Skin expansion is a common surgical procedure to grow extra skin through controlled mechanical overstretch. It creates skin that matches the color, texture, and thickness of the surrounding tissue, while minimizing scars and risk of rejection.

When skin is stretched beyond its physiological limit, mechanotransduction pathways are activated. This leads to cell growth as well as to the formation of new cells. In some cases, this may be accomplished by the implantation of inflatable balloons under the skin (see figure). By far the most common method, the surgeon inserts the inflatable expander beneath the skin and periodically, over weeks or months, injects a saline solution to slowly stretch the overlaying skin. The growth of tissue is permanent, but will retract to some degree when the expander is removed. Topically applied tissue expansion devices also exist. These have the benefit of being inexpensive and do not require a surgical procedure to implant them under the skin.

Breast reconstruction surgery, for example, can use this technique when the mammary gland was removed by surgery (mastectomy). Later, a more permanent breast implant filled with saline or silicone gel is inserted under the expanded skin pocket.

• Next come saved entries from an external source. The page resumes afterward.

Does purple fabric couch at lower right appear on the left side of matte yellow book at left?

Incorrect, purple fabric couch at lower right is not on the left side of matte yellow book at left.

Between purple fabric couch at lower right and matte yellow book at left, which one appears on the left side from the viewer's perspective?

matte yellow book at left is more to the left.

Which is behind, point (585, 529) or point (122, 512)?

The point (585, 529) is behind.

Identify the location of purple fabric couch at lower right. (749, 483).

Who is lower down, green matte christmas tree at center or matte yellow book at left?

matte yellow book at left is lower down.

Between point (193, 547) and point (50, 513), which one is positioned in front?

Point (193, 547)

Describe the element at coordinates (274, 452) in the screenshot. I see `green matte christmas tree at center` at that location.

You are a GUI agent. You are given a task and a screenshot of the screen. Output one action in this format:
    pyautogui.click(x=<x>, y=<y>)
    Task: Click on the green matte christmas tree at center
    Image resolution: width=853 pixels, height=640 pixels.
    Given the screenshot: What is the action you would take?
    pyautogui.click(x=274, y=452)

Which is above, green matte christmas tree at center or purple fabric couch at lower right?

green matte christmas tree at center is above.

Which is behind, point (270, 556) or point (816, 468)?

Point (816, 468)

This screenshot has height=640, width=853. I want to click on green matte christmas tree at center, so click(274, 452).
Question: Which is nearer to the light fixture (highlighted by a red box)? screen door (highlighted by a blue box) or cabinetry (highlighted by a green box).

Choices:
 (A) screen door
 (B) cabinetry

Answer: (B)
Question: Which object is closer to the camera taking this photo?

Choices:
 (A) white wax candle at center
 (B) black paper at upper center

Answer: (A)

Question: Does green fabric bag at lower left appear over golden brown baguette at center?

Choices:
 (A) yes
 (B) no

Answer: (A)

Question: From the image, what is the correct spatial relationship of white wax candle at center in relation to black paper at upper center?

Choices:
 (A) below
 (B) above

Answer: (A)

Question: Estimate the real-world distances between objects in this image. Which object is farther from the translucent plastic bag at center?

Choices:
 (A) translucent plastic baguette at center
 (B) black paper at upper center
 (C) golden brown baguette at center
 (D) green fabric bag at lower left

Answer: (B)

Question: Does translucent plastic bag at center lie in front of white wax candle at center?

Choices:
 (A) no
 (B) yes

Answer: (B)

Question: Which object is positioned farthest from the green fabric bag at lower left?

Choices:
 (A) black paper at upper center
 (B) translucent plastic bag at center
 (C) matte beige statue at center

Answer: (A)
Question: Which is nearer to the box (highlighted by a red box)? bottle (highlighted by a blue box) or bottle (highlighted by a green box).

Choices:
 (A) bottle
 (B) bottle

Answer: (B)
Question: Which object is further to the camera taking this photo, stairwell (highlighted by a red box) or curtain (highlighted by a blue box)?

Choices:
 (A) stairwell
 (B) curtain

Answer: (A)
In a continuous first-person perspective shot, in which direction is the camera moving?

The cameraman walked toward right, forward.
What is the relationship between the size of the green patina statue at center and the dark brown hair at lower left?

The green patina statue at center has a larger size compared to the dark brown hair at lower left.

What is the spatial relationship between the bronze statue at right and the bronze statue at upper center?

In other applications, excess skin is grown purposely by expansion on the back or the buttocks, so that it can be harvested later for transplantation to another site where skin was lost due to trauma, extensive wounds, surgery, burns, etc.

Tissue expansion has also been used for the technique of foreskin restoration, which is usually non-surgical and applies tension externally using specialized devices to replace circumcised tissues with new cells.